* Activity *
Would you restate each entry word for word, omitting the pictures?

* Data *
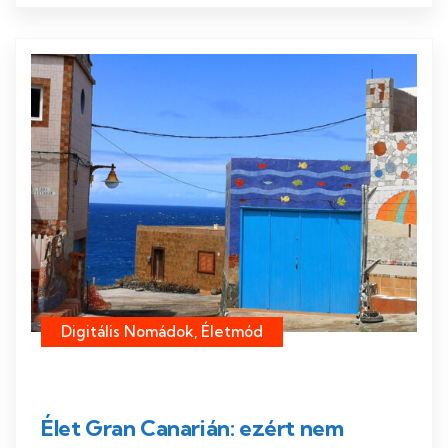
Digitális Nomádok, Életmód
Élet Gran Canarián: ezért nem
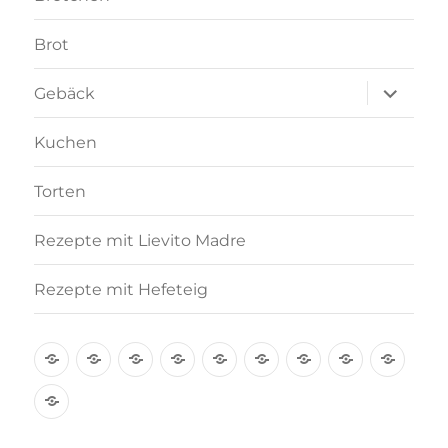
Brot
Unterme
Gebäck
anzeigen
Kuchen
Torten
Rezepte mit Lievito Madre
Rezepte mit Hefeteig
Über
Rezept-
Kooperation
Brötchen
Brot
Gebäck
Kuchen
Torten
Reze
mich
Index
mit
Rezepte
A-
Lievi
mit
Z
Madr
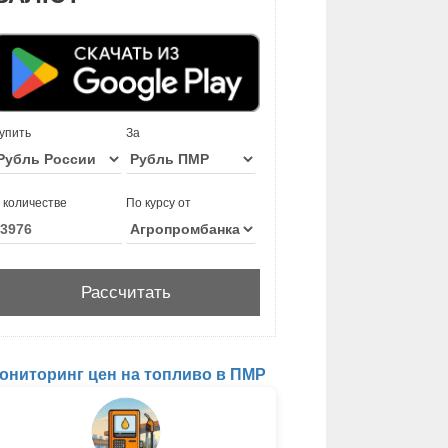
упить
За
 количестве
По курсу от
ониторинг цен на топливо в ПМР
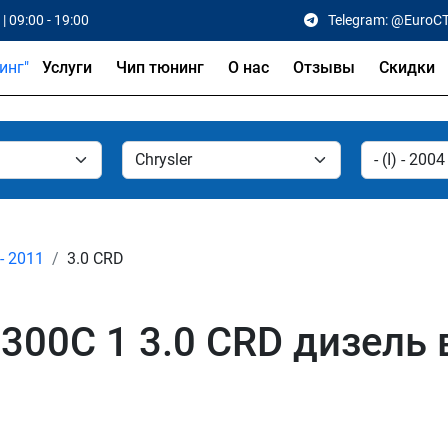
| 09:00 - 19:00
Telegram: @EuroC
Услуги
Чип тюнинг
О нас
Отзывы
Скидки
 - 2011
3.0 CRD
 300C 1 3.0 CRD дизель 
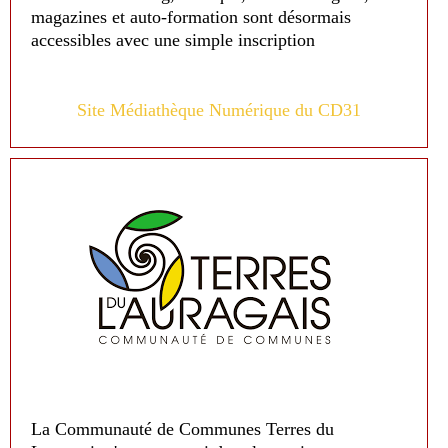
magazines et auto-formation sont désormais
accessibles avec une simple inscription
Site Médiathèque Numérique du CD31
La Communauté de Communes Terres du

* Exercise response *
Digitális Nomádok, Életmód
Élet Gran Canarián: ezért nem
Brot
Unterme
Gebäck
anzeigen
Kuchen
Torten
Rezepte mit Lievito Madre
Rezepte mit Hefeteig
Über
Rezept-
Kooperation
Brötchen
Brot
Gebäck
Kuchen
Torten
Reze
mich
Index
mit
Rezepte
A-
Lievi
mit
Z
Madr
упить
За
 количестве
По курсу от
ониторинг цен на топливо в ПМР
| 09:00 - 19:00
Telegram: @EuroC
Услуги
Чип тюнинг
О нас
Отзывы
Скидки
 - 2011
3.0 CRD
 300C 1 3.0 CRD дизель 
magazines et auto-formation sont désormais
accessibles avec une simple inscription
Site Médiathèque Numérique du CD31
La Communauté de Communes Terres du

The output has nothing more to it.